Canada agreed to take back the rubbish, but missed a May 15 deadline to take back the shipment. Last week Duterte's government sent 69 containers of the trash to Canada, instructing the shipping company to leave them in Canada's territorial waters if it refused to accept.
"The Philippines as an independent sovereign nation must not be treated as trash by other foreign nation," Duterte's spokesman Salvador Panelo told reporters, as cited by Reuters.

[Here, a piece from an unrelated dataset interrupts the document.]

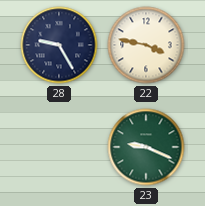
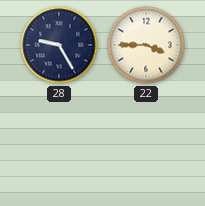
22: 3:47 -> 3:45
23: 9:19 -> none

Greenpeace has accused Western countries for exploiting poorer, developing nations with inadequate regulatory framework.
John Hocevar, a campaign director for Greenpeace USA, told The Guardian: "Instead of taking responsibility for their own waste, US companies are exploiting developing countries that lack the regulation to protect themselves."
"It's a problem for the US and other developed countries to produce, often, toxic material which they can't or won't take care of themselves."
Beau Baconguis, a plastics campaigner at the Global Alliance for Incinerator Alternatives (GAIA), also told the Thomson Reuters Foundation last month: "For the first world, it makes them feel good about their waste supposedly being recycled but in reality it ends up in countries that cannot deal with the waste."
The world's 21 largest plastic exporters - with the three largest being the US, Japan, and Germany - produced 12.5 million tons of plastic in 2016, Greenpeace reported.
That number dropped to 9.99 million tons in 2017, and dramatically to 5.8 million tons in 2018. The new Chinese and Southeast Asian plastic import restrictions likely contributed to the decrease, Greenpeace said.